- _EXERCISE BRIEF_
From the first line to the last, give the records again exactly and skip the pictures.

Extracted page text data

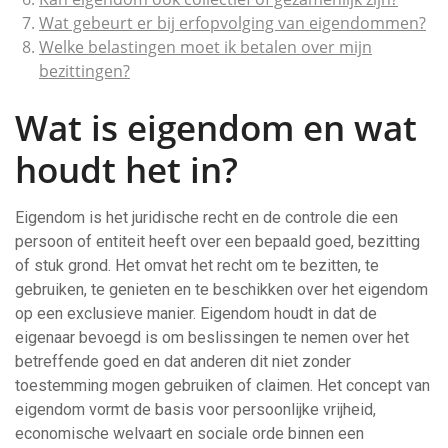
Wat gebeurt er bij erfopvolging van eigendommen?
Welke belastingen moet ik betalen over mijn
bezittingen?
Wat is eigendom en wat
houdt het in?
Eigendom is het juridische recht en de controle die een
persoon of entiteit heeft over een bepaald goed, bezitting
of stuk grond. Het omvat het recht om te bezitten, te
gebruiken, te genieten en te beschikken over het eigendom
op een exclusieve manier. Eigendom houdt in dat de
eigenaar bevoegd is om beslissingen te nemen over het
betreffende goed en dat anderen dit niet zonder
toestemming mogen gebruiken of claimen. Het concept van
eigendom vormt de basis voor persoonlijke vrijheid,
economische welvaart en sociale orde binnen een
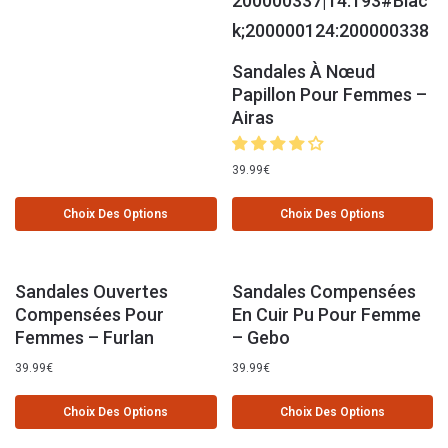
Sandales À Nœud
Papillon Pour Femmes –
Airas
39.99
€
Choix Des Options
Choix Des Options
Sandales Ouvertes
Sandales Compensées
Compensées Pour
En Cuir Pu Pour Femme
Femmes – Furlan
– Gebo
39.99
€
39.99
€
Choix Des Options
Choix Des Options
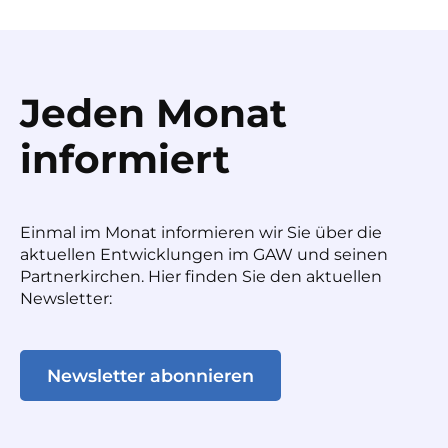
Jeden Monat
informiert
Einmal im Monat informieren wir Sie über die
aktuellen Entwicklungen im GAW und seinen
Partnerkirchen. Hier finden Sie den aktuellen
Newsletter:
Newsletter abonnieren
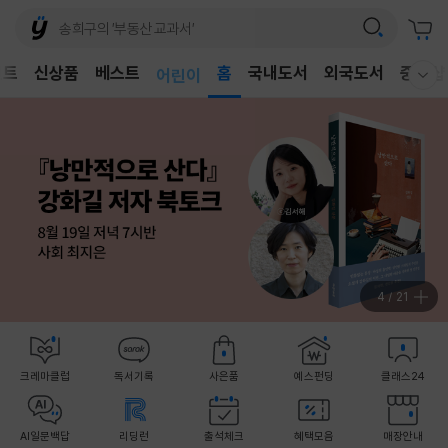
벤트
신상품
베스트
어린이
홈
국내도서
외국도서
중고샵
웰컴메뉴 모두보기
독후감
어린이
4
/
21
크레마클럽
독서기록
사은품
예스펀딩
클래스24
AI일문백답
리딩런
출석체크
혜택모음
매장안내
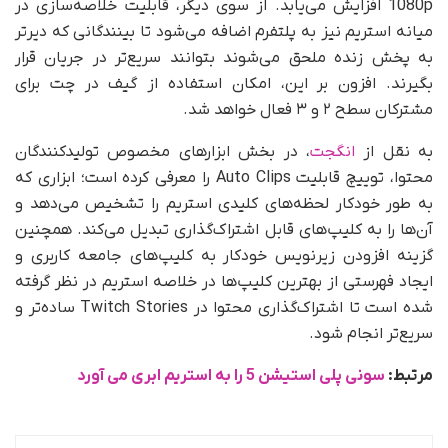
1080p افزایش می‌یابد. از سوی دیگر، قابلیت خلاصه‌سازی در
میانه استریم نیز به پلتفرم اضافه می‌شود تا بینندگانی که دیرتر
به پخش زنده ملحق می‌شوند بتوانند سریع‌تر در جریان قرار
بگیرند. افزون بر این، امکان استفاده از گیف در چت برای
مشترکان سطح ۲ و ۳ فعال خواهد شد.
به نقل از
انگجت
، در بخش ابزارهای مخصوص تولیدکنندگان
محتوا، توییچ قابلیت Auto Clips را معرفی کرده است؛ ابزاری که
به طور خودکار لحظه‌های کلیدی استریم را تشخیص می‌دهد و
آن‌ها را به کلیپ‌های قابل اشتراک‌گذاری تبدیل می‌کند. همچنین
گزینه افزودن زیرنویس خودکار به کلیپ‌های جامعه کاربری و
ایجاد فهرستی از بهترین کلیپ‌ها در خلاصه استریم در نظر گرفته
شده است تا اشتراک‌گذاری محتوا در Twitch Stories ساده‌تر و
سریع‌تر انجام شود.
مرتبط:
سونی پلی استیشن 5 را به استریم ابری می آورد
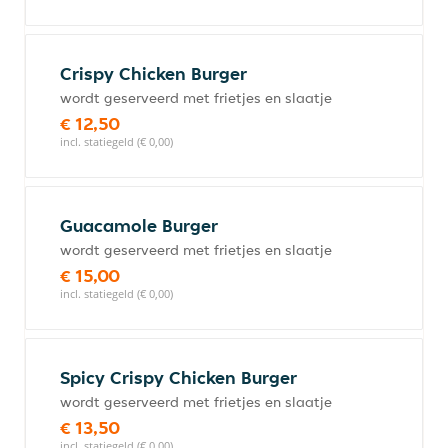
Crispy Chicken Burger
wordt geserveerd met frietjes en slaatje
€ 12,50
incl. statiegeld (€ 0,00)
Guacamole Burger
wordt geserveerd met frietjes en slaatje
€ 15,00
incl. statiegeld (€ 0,00)
Spicy Crispy Chicken Burger
wordt geserveerd met frietjes en slaatje
€ 13,50
incl. statiegeld (€ 0,00)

- _EXERCISE OUTPUT_
Wat gebeurt er bij erfopvolging van eigendommen?
Welke belastingen moet ik betalen over mijn
bezittingen?
Wat is eigendom en wat
houdt het in?
Eigendom is het juridische recht en de controle die een
persoon of entiteit heeft over een bepaald goed, bezitting
of stuk grond. Het omvat het recht om te bezitten, te
gebruiken, te genieten en te beschikken over het eigendom
op een exclusieve manier. Eigendom houdt in dat de
eigenaar bevoegd is om beslissingen te nemen over het
betreffende goed en dat anderen dit niet zonder
toestemming mogen gebruiken of claimen. Het concept van
eigendom vormt de basis voor persoonlijke vrijheid,
economische welvaart en sociale orde binnen een
Sandales À Nœud
Papillon Pour Femmes –
Airas
39.99
€
Choix Des Options
Choix Des Options
Sandales Ouvertes
Sandales Compensées
Compensées Pour
En Cuir Pu Pour Femme
Femmes – Furlan
– Gebo
39.99
€
39.99
€
Choix Des Options
Choix Des Options
Jeden Monat
informiert
Einmal im Monat informieren wir Sie über die
aktuellen Entwicklungen im GAW und seinen
Partnerkirchen. Hier finden Sie den aktuellen
Newsletter:
Newsletter abonnieren
벤트
신상품
베스트
어린이
홈
국내도서
외국도서
중고샵
웰컴메뉴 모두보기
독후감
어린이
4
/
21
크레마클럽
독서기록
사은품
예스펀딩
클래스24
AI일문백답
리딩런
출석체크
혜택모음
매장안내
1080p افزایش می‌یابد. از سوی دیگر، قابلیت خلاصه‌سازی در
میانه استریم نیز به پلتفرم اضافه می‌شود تا بینندگانی که دیرتر
به پخش زنده ملحق می‌شوند بتوانند سریع‌تر در جریان قرار
بگیرند. افزون بر این، امکان استفاده از گیف در چت برای
مشترکان سطح ۲ و ۳ فعال خواهد شد.
به نقل از
انگجت
، در بخش ابزارهای مخصوص تولیدکنندگان
محتوا، توییچ قابلیت Auto Clips را معرفی کرده است؛ ابزاری که
به طور خودکار لحظه‌های کلیدی استریم را تشخیص می‌دهد و
آن‌ها را به کلیپ‌های قابل اشتراک‌گذاری تبدیل می‌کند. همچنین
گزینه افزودن زیرنویس خودکار به کلیپ‌های جامعه کاربری و
ایجاد فهرستی از بهترین کلیپ‌ها در خلاصه استریم در نظر گرفته
شده است تا اشتراک‌گذاری محتوا در Twitch Stories ساده‌تر و
سریع‌تر انجام شود.
مرتبط:
سونی پلی استیشن 5 را به استریم ابری می آورد
Crispy Chicken Burger
wordt geserveerd met frietjes en slaatje
€ 12,50
incl. statiegeld (€ 0,00)
Guacamole Burger
wordt geserveerd met frietjes en slaatje
€ 15,00
incl. statiegeld (€ 0,00)
Spicy Crispy Chicken Burger
wordt geserveerd met frietjes en slaatje
€ 13,50
incl. statiegeld (€ 0,00)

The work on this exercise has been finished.